1. EWI - January 13, 2010

I may be mistaken, but I recall the ‘Index of Economic Freedom’ as being a Fraser thing, too. Maybe they’ve re-branded?

Whichever it was, Cedar Loungers may be interested to note that Fraser’s ‘Index’ of years past had its Irish bit done by the former Open Republic Institute (which was composed of Constantin Gurdgiev, Sarah Carey’s old non-ideological pal Moore McDowell, insurance industry lobbyist Paul MacDonnell – and a website).

See this example here:

http://www.openrepublic.org/open_republic/20060401_vol2_no2/articles/20060401_nsndw.htm

2. EWI - January 13, 2010

(the above link isn’t the best; the old ORi site is defunct, but can be searched here: http://web.archive.org/web/*/http://www.openrepublic.org)

3. Donagh - January 13, 2010

Funny, I was only reading about the “Index of Economic Freedom” last night, in a paper called “The economic impact of European integration”:
“While the likely benefits of the Single Market Policy (SMP) thus look significantly smaller than those apparently achieved by the Common Market, they are not insignificant. Yet, as with so many other aspects of European unification, they might well have been reaped even in the absence of Commission initiatives. The 1980s was a period that saw a good deal of domestic liberalization and deregulation in Europe, spurred by the examples of Reagan in the United States and Thatcher in the United Kingdom. To take just one example, the interventionist French government had relaxed some of its tight hold over the financial sector well before the SMP was launched. More broadly, the Fraser Institute’s Economic Freedom Index, which “measures the degree to which the policies and institutions of countries are supportive of economic freedom” (Gwartney and Lawson, 2006, p.3), shows the EC countries as having deregulated their economies faster between 1980 and 1990 than they did between 1990 and 2000. It is thus quite plausible to argue that efforts to liberalize and open economies further might well have happened in any case.
That said, it is hard to imagine that the European countries would have moved as far or fast in deregulating product markets in the absence of the SMP.”
http://www.cepr.org/meets/wkcn/1/1679/papers/Boltho-Eichengreen-Chapter.pdf

Overall, the authors, who are fans of integration, conclude that the economic benefit of EU integration amounts to about a rise of 5% of EU GDP (using counterfactuals to estimate what it would have been if integration had not occured as it did):
“Rough orders of magnitude might suggest that EU GDP is some 5 percent higher today than it would otherwise have been. Thus, we find for the impact of the EU on European incomes roughly the same thing that Fogel found for the impact of the railways on U.S. incomes. Whether these are large or small numbers is ultimately for the reader to judge.”

Just saying.

4. CMK - January 13, 2010

And there does seem to be a connection between so-called economic freedom and economic equality. I know the old nostrom “correlations does not equal causation”, but there does seem to be a definite relationship.
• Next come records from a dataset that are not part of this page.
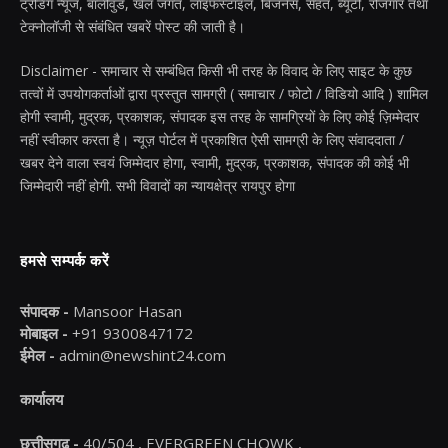
ट्रेंडिंग न्यूज, बॉलीवुड, खेल जगत, लाइफस्टाइल, बिजनेस, सेहत, ब्यूटी, रोजगार तथा
टेक्नोलॉजी से संबंधित खबरें पोस्ट की जाती है।
Disclaimer - समाचार से सम्बंधित किसी भी तरह के विवाद के लिए साइट के कुछ
तत्वों में उपयोगकर्ताओं द्वारा प्रस्तुत सामग्री ( समाचार / फोटो / विडियो आदि ) शामिल
होगी स्वामी, मुद्रक, प्रकाशक, संपादक इस तरह के सामग्रियों के लिए कोई ज़िम्मेदार
नहीं स्वीकार करता है। न्यूज़ पोर्टल में प्रकाशित ऐसी सामग्री के लिए संवाददाता /
खबर देने वाला स्वयं जिम्मेदार होगा, स्वामी, मुद्रक, प्रकाशक, संपादक की कोई भी
जिम्मेदारी नहीं होगी. सभी विवादों का न्यायक्षेत्र रायपुर होगा
हमसे सम्पर्क करें
संपादक -
Mansoor Hasan
मोबाइल -
+91 9300847172
ईमेल -
admin@newshint24.com
कार्यालय
छत्तीसगढ़ -
40/504 , EVERGREEN CHOWK ,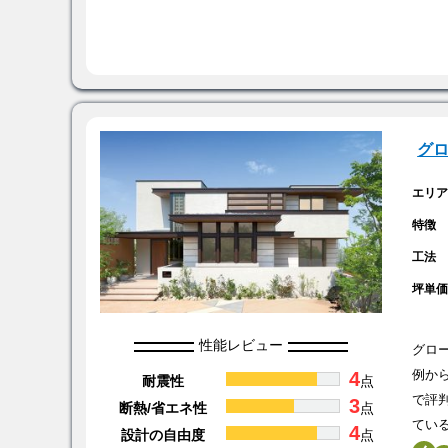
グ
エリ
特徴
工法
坪単
性能レビュー
グロ
4
例か
耐震性
点
で評
3
断熱/省エネ性
点
てい
4
設計の自由度
点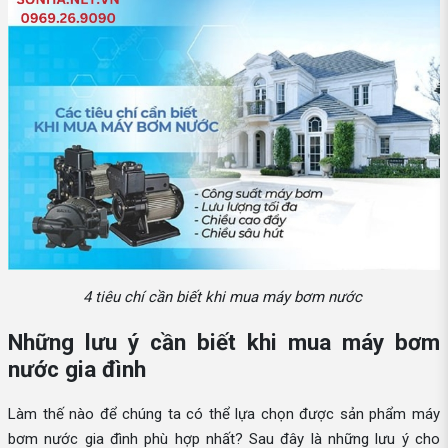
4 tiêu chí cần biết khi mua máy bơm nước
Những lưu ý cần biết khi mua máy bơm
nước gia đình
Làm thế nào để chúng ta có thể lựa chọn được sản phẩm máy
bơm nước gia đình phù hợp nhất? Sau đây là những lưu ý cho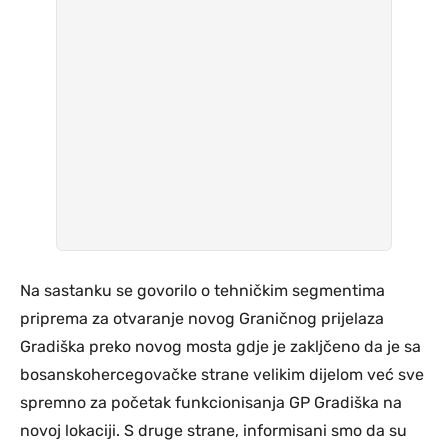
Na sastanku se govorilo o tehničkim segmentima
priprema za otvaranje novog Graničnog prijelaza
Gradiška preko novog mosta gdje je zakljčeno da je sa
bosanskohercegovačke strane velikim dijelom već sve
spremno za početak funkcionisanja GP Gradiška na
novoj lokaciji. S druge strane, informisani smo da su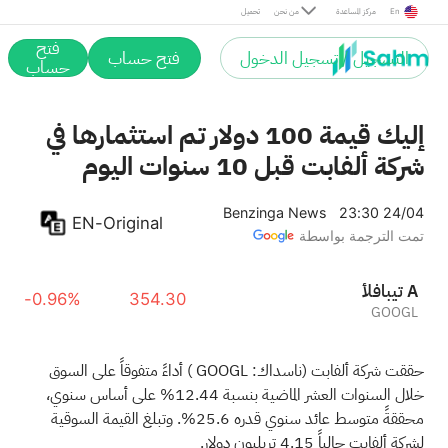
En
مركز المساعدة
من نحن
تحميل
فتح
التسجيل / تسجيل الدخول
فتح حساب
حساب
إليك قيمة 100 دولار تم استثمارها في
شركة ألفابت قبل 10 سنوات اليوم
Benzinga News
23:30 24/04
EN-Original
تمت الترجمة بواسطة
ألفابيت A
-0.96%
354.30
GOOGL
حققت شركة ألفابت (ناسداك:
GOOGL
) أداءً متفوقاً على السوق
خلال السنوات العشر الماضية بنسبة 12.44% على أساس سنوي،
محققةً متوسط عائد سنوي قدره 25.6%. وتبلغ القيمة السوقية
لشركة ألفابت حالياً 4.15 تريليون دولار.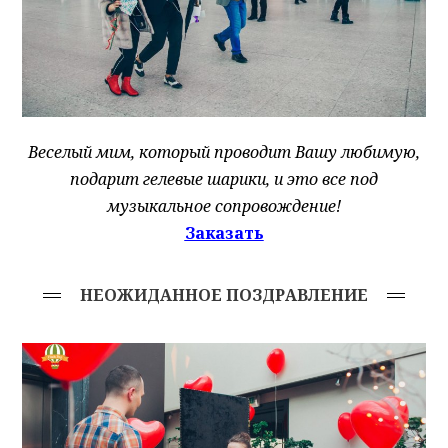
Веселый мим, который проводит Вашу любимую,
подарит гелевые шарики, и это все под
музыкальное сопровождение!
Заказать
НЕОЖИДАННОЕ ПОЗДРАВЛЕНИЕ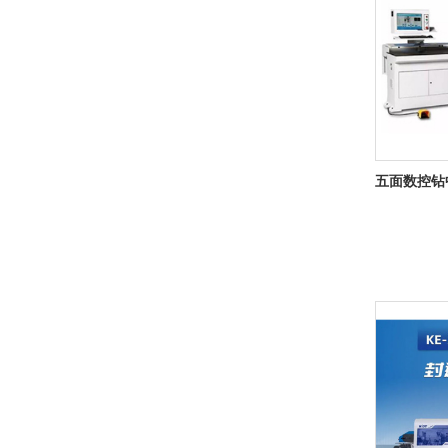
五面数控钻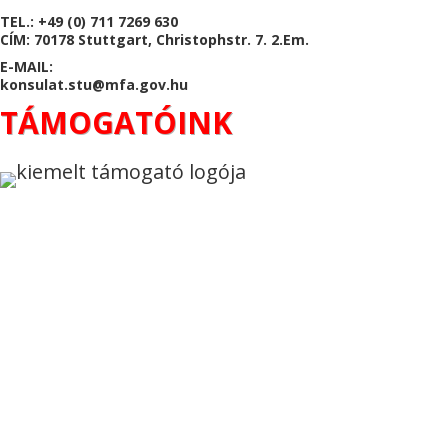
TEL.: +49 (0) 711 7269 630
CÍM: 70178 Stuttgart, Christophstr. 7. 2.Em.
E-MAIL:
konsulat.stu@mfa.gov.hu
TÁMOGATÓINK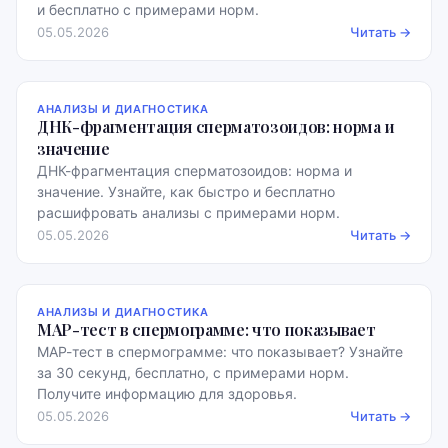
и бесплатно с примерами норм.
05.05.2026
Читать →
АНАЛИЗЫ И ДИАГНОСТИКА
ДНК-фрагментация сперматозоидов: норма и
значение
ДНК-фрагментация сперматозоидов: норма и
значение. Узнайте, как быстро и бесплатно
расшифровать анализы с примерами норм.
05.05.2026
Читать →
АНАЛИЗЫ И ДИАГНОСТИКА
МАР-тест в спермограмме: что показывает
МАР-тест в спермограмме: что показывает? Узнайте
за 30 секунд, бесплатно, с примерами норм.
Получите информацию для здоровья.
05.05.2026
Читать →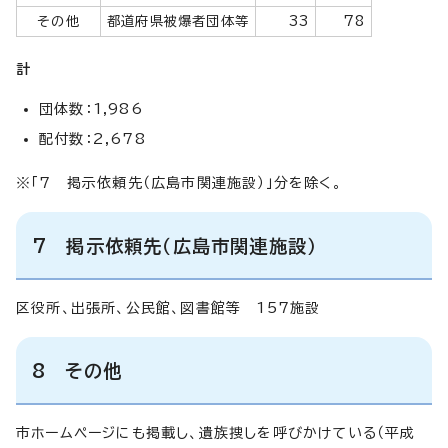
その他
都道府県被爆者団体等
33
78
計
団体数：1,986
配付数：2,678
※「7 掲示依頼先（広島市関連施設）」分を除く。
7
掲示依頼先（広島市関連施設）
区役所、出張所、公民館、図書館等 157施設
8 その他
市ホームページにも掲載し、遺族捜しを呼びかけている（平成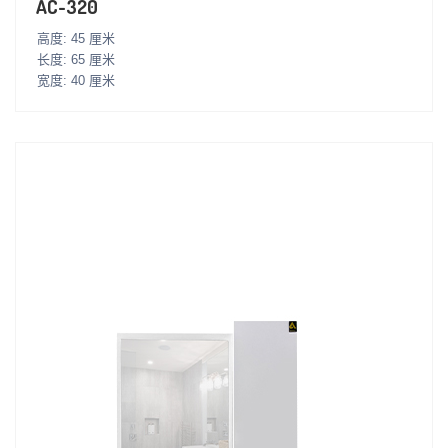
AC-320
高度: 45 厘米
长度: 65 厘米
宽度: 40 厘米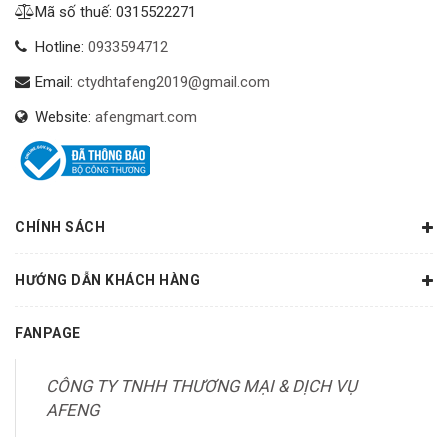
Mã số thuế: 0315522271
Hotline:
0933594712
Email:
ctydhtafeng2019@gmail.com
Website:
afengmart.com
CHÍNH SÁCH
HƯỚNG DẪN KHÁCH HÀNG
FANPAGE
CÔNG TY TNHH THƯƠNG MẠI & DỊCH VỤ
AFENG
A UNDP report last year, reported in Business Week of 16 October 2009, listed the top ten most unequal countries according to Gini co-efficient:

1 – Hong Kong
2 – Singapore
3 – USA
4 – Israel
5 – Portugal
6 – New Zealand
7 – tied between Italy and Britain
9 – Australia
10 – Ireland

More evidence that ‘economic freedom’ is bad news for the vast majority of people.

Tim - January 15, 2010

Once again, “inequality” is such a pointless measure of anything and I really don’t know why they bother with it. It seems counterproductive to concentrate on wealth gaps when actual wealth is what’s important. for example, the poorest 10% in an “unequal” country like New Zealand may be a hell of a lot better off than most of the people in an “equal” country – like Haiti or Cuba.

just saying ….

5. ejh - January 13, 2010

Quite amusing to be tied in an index of inequality.

6. Eamonn - January 13, 2010

please forgive a totally off topic comment but I thought ye all should know that here in Buenos Aires the most respectable politics programmes on the telly and radio can’t get enough of the Iris Robinson story.

Garibaldy - January 13, 2010

Superb Eamonn. Thanks for the info.

7. Neil - January 13, 2010

It’s not always appreciated the impact this governments policies towards the public sector and the unions is having in right wing circles abroad.

Many of them are looking to what is happening in Ireland as what needs to be done in their own country. For example in Cyprus where the communist AKEL party is in power, the right wing press has think pieces that almost daily talk about “taking the Irish road” in relation to the public sector. Simillar noises can be heard in Greece and Austria.

8. cyprus income tax - March 3, 2010

Do you really think there is economic freedom when most privates and small companies are forced to work for larger organizations to survive?